The Courts and Tribunals Bill has so far escaped largely unscathed on its journey through the Commons. Opponents of jury trial curbs have so far been repelled, but the jousting isn’t over

Anyone glued to Parliament TV over the last three weeks to watch members of the House of Commons public bill committee scrutinise the Courts and Tribunals Bill will have noticed a pattern. The committee would debate each clause, including suggested amendments tabled by mostly opposition MPs. The amendment would either be withdrawn or defeated by nine votes to six. Current clauses would succeed in remaining part of the legislation, also by nine votes to six.
Amendments that would have significantly watered down government plans to restrict the right to a jury trial fell. One amendment tabled by the Conservatives would have allowed defendants to appeal the decision to have a judge-only trial in certain circumstances. Another, tabled by the Lib Dems, would have seen cases in the new Crown Court Bench Division heard by a judge and two magistrates – in keeping with the Leveson review’s recommendation.
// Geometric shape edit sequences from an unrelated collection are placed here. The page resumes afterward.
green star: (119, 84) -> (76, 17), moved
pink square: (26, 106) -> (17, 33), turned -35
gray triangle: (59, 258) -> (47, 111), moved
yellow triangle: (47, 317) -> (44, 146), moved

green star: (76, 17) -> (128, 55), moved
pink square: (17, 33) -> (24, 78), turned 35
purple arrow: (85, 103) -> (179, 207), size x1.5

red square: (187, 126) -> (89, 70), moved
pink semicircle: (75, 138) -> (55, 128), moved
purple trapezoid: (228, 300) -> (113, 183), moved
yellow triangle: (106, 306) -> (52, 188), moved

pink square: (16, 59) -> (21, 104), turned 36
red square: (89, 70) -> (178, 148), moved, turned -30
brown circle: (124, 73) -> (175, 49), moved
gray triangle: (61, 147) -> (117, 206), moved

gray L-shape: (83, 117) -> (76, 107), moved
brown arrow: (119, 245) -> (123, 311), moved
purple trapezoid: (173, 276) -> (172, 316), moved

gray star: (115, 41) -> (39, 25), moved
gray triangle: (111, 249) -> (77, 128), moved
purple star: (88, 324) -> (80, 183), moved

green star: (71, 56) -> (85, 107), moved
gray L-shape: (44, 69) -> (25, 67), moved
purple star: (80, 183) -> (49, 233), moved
Amendments to magistrates’ sentencing powers would have prevented the lord chancellor from increasing these powers beyond 12 months via secondary legislation. Had opposition MPs succeeded, cases currently awaiting trial would have been exempt from the reforms.
The most significant amendment was debated on Tuesday – when the committee had to conclude its work. Tabled by Labour MPs Charlotte Nichols and Stella Creasy, this sought to establish dedicated courts for sexual offences and domestic abuse cases, with those cases heard by a jury and a specialist judge.
Specialist rape courts were a 2024 Labour manifesto pledge. Rebel MPs believe specialist courts and efficiency measures would render the curbs on jury trials unnecessary. The amendment was defeated by nine votes to six.
The legislation therefore remains much as it was before it endured 12 sessions of the public bill committee. A pointless exercise, then? Not necessarily.
On the first day, MPs heard directly from Sir Brian Leveson, victims’ commissioners, victims, the bar, legal thinktank Justice, miscarriage of justice group APPEAL and the Institute for Government, whose own modelling cast doubt on the government’s projections.
Subsequent sessions delved deeper into the issues and concerns raised by the bill’s many critics within the profession.
'What I will take away is the fact that some deep thinking needs to be done about having good baseline data'
Sarah Sackman, courts minister
The committee heard that the reforms could price defendants earning below £37,500 out of legal aid due to different thresholds in the Crown and magistrates’ court. The Lib Dems’ amendment linking legal aid to the potential severity of a sentence rather than trial venue prompted a lengthy debate with courts minister Sarah Sackman, who promised to keep the rules governing financial eligibility under review and assess the impact of the bill in its final form.
The Lib Dems also proposed a new clause that would have enabled two trials to be heard per day in select courtrooms. The morning trial session would run from 9am-1pm, the afternoon from 2pm-6pm. Sackman pointed out that the lord chancellor already has the power to determine when the Crown court sits.
Amid concerns about the impact of judge-only trials on people from ethnic minority backgrounds and white British people living in lower-income households, Labour’s Paulette Hamilton tabled an amendment for a statutory duty on the lord chancellor to review the impact of restricting the right to a jury trial after 12 and 36 months.
The lord chancellor has already committed to an independent review, Sackman told the committee. But after hearing MPs’ submissions, she recognised the need to ensure parliament has ‘good baseline data’, ‘datasets that tell us something meaningful’ and an ‘appropriate feedback mechanism’ for parliament.
With the public bill committee stage now over, the legislation will return to the Commons chamber for the ‘report stage’ when parliament returns on 13 May. Report stage gives MPs an opportunity on the floor of the house to consider further proposals for change and suggest new amendments or clauses.
Report stage is usually followed immediately by a third reading. How many MPs will vote ‘aye’ this time? The bill passed its second reading by 304 votes to 203 – a majority of 101. However, no votes were recorded for 88 Labour MPs.
If the bill survives the third reading, it moves to the House of Lords – where the jousting will begin again.